** Opening Input data block **

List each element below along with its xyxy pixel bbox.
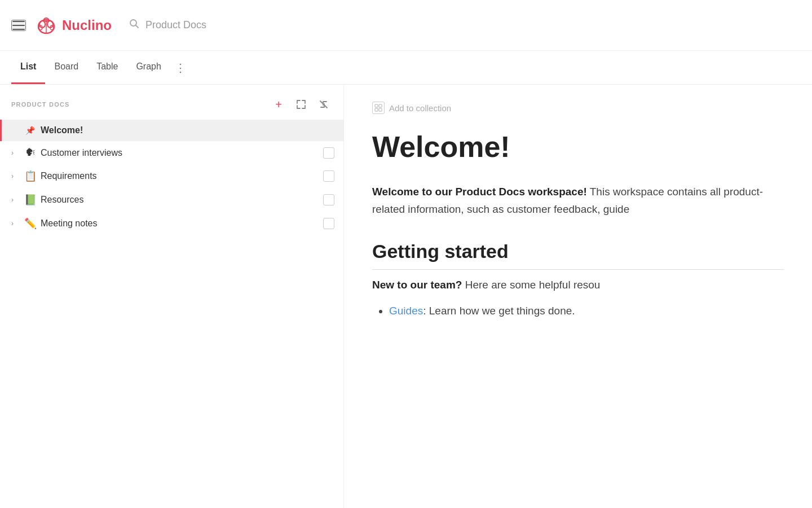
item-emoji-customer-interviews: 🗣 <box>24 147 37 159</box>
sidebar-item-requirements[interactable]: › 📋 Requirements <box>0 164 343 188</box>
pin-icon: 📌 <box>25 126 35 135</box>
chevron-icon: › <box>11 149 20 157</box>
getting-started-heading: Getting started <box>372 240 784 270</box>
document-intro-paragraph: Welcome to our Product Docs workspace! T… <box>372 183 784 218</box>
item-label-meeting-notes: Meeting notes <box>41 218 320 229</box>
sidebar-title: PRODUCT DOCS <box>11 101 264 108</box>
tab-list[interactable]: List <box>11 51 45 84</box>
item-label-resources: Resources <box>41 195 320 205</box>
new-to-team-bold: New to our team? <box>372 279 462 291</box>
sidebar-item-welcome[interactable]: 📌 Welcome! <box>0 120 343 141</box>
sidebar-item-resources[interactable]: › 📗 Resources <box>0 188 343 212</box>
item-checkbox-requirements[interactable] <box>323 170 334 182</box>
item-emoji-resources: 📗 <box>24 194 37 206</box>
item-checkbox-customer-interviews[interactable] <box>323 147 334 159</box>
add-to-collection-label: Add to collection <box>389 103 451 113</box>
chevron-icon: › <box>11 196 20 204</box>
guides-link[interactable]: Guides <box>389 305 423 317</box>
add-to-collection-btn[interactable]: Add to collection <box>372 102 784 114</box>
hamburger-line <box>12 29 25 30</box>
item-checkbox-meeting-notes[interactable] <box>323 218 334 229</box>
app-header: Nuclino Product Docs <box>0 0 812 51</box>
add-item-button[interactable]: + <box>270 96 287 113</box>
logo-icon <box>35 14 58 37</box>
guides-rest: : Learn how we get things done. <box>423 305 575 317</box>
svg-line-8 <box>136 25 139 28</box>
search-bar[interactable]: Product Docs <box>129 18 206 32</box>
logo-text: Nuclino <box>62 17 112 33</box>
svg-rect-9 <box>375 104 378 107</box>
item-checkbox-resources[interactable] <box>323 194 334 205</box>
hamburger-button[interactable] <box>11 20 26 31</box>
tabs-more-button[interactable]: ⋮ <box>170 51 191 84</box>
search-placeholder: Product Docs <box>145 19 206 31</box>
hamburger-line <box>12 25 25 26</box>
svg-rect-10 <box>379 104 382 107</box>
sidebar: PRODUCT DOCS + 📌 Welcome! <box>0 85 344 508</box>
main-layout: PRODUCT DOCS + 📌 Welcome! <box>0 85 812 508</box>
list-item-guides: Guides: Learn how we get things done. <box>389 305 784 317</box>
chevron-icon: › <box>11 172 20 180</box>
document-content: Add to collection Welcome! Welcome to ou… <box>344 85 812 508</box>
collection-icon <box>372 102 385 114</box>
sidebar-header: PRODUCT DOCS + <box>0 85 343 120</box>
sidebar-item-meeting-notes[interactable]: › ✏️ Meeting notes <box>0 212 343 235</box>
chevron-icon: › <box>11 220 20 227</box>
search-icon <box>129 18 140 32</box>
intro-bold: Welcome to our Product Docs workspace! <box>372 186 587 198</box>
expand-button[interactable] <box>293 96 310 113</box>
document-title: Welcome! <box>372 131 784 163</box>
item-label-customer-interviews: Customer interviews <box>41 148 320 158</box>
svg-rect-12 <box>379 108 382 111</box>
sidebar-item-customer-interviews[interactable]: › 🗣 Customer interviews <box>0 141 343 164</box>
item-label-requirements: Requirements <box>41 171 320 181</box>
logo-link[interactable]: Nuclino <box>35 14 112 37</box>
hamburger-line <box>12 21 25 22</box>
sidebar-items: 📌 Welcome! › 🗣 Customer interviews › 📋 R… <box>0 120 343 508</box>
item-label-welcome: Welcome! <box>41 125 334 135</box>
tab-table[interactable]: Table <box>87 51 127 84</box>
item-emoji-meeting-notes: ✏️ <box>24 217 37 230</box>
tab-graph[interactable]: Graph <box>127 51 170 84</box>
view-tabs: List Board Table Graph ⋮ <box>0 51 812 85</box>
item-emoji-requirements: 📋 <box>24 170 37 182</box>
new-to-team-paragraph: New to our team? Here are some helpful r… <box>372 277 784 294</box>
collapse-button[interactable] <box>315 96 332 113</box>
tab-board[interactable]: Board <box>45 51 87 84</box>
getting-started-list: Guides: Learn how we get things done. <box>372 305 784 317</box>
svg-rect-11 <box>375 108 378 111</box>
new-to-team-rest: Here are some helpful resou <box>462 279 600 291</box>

** Closing Input data block **

Nothing but an exact copy of the data, without pictures, should be returned.

[Solution to this problem]
List each element below along with its xyxy pixel bbox.
item-emoji-customer-interviews: 🗣 <box>24 147 37 159</box>
sidebar-item-requirements[interactable]: › 📋 Requirements <box>0 164 343 188</box>
pin-icon: 📌 <box>25 126 35 135</box>
chevron-icon: › <box>11 149 20 157</box>
getting-started-heading: Getting started <box>372 240 784 270</box>
document-intro-paragraph: Welcome to our Product Docs workspace! T… <box>372 183 784 218</box>
item-label-meeting-notes: Meeting notes <box>41 218 320 229</box>
sidebar-title: PRODUCT DOCS <box>11 101 264 108</box>
tab-list[interactable]: List <box>11 51 45 84</box>
item-label-resources: Resources <box>41 195 320 205</box>
new-to-team-bold: New to our team? <box>372 279 462 291</box>
sidebar-item-welcome[interactable]: 📌 Welcome! <box>0 120 343 141</box>
sidebar-item-resources[interactable]: › 📗 Resources <box>0 188 343 212</box>
item-checkbox-requirements[interactable] <box>323 170 334 182</box>
item-emoji-resources: 📗 <box>24 194 37 206</box>
item-checkbox-customer-interviews[interactable] <box>323 147 334 159</box>
add-to-collection-label: Add to collection <box>389 103 451 113</box>
chevron-icon: › <box>11 196 20 204</box>
guides-link[interactable]: Guides <box>389 305 423 317</box>
add-to-collection-btn[interactable]: Add to collection <box>372 102 784 114</box>
hamburger-line <box>12 29 25 30</box>
item-checkbox-meeting-notes[interactable] <box>323 218 334 229</box>
app-header: Nuclino Product Docs <box>0 0 812 51</box>
add-item-button[interactable]: + <box>270 96 287 113</box>
logo-icon <box>35 14 58 37</box>
guides-rest: : Learn how we get things done. <box>423 305 575 317</box>
svg-line-8 <box>136 25 139 28</box>
search-bar[interactable]: Product Docs <box>129 18 206 32</box>
logo-text: Nuclino <box>62 17 112 33</box>
svg-rect-9 <box>375 104 378 107</box>
item-checkbox-resources[interactable] <box>323 194 334 205</box>
hamburger-button[interactable] <box>11 20 26 31</box>
tabs-more-button[interactable]: ⋮ <box>170 51 191 84</box>
search-placeholder: Product Docs <box>145 19 206 31</box>
hamburger-line <box>12 25 25 26</box>
svg-rect-10 <box>379 104 382 107</box>
sidebar: PRODUCT DOCS + 📌 Welcome! <box>0 85 344 508</box>
main-layout: PRODUCT DOCS + 📌 Welcome! <box>0 85 812 508</box>
list-item-guides: Guides: Learn how we get things done. <box>389 305 784 317</box>
chevron-icon: › <box>11 172 20 180</box>
document-content: Add to collection Welcome! Welcome to ou… <box>344 85 812 508</box>
collection-icon <box>372 102 385 114</box>
sidebar-header: PRODUCT DOCS + <box>0 85 343 120</box>
sidebar-item-meeting-notes[interactable]: › ✏️ Meeting notes <box>0 212 343 235</box>
chevron-icon: › <box>11 220 20 227</box>
search-icon <box>129 18 140 32</box>
intro-bold: Welcome to our Product Docs workspace! <box>372 186 587 198</box>
expand-button[interactable] <box>293 96 310 113</box>
document-title: Welcome! <box>372 131 784 163</box>
item-label-customer-interviews: Customer interviews <box>41 148 320 158</box>
svg-rect-12 <box>379 108 382 111</box>
sidebar-item-customer-interviews[interactable]: › 🗣 Customer interviews <box>0 141 343 164</box>
item-label-requirements: Requirements <box>41 171 320 181</box>
logo-link[interactable]: Nuclino <box>35 14 112 37</box>
hamburger-line <box>12 21 25 22</box>
sidebar-items: 📌 Welcome! › 🗣 Customer interviews › 📋 R… <box>0 120 343 508</box>
item-label-welcome: Welcome! <box>41 125 334 135</box>
tab-table[interactable]: Table <box>87 51 127 84</box>
item-emoji-meeting-notes: ✏️ <box>24 217 37 230</box>
tab-graph[interactable]: Graph <box>127 51 170 84</box>
view-tabs: List Board Table Graph ⋮ <box>0 51 812 85</box>
item-emoji-requirements: 📋 <box>24 170 37 182</box>
new-to-team-paragraph: New to our team? Here are some helpful r… <box>372 277 784 294</box>
collapse-button[interactable] <box>315 96 332 113</box>
tab-board[interactable]: Board <box>45 51 87 84</box>
getting-started-list: Guides: Learn how we get things done. <box>372 305 784 317</box>
svg-rect-11 <box>375 108 378 111</box>
new-to-team-rest: Here are some helpful resou <box>462 279 600 291</box>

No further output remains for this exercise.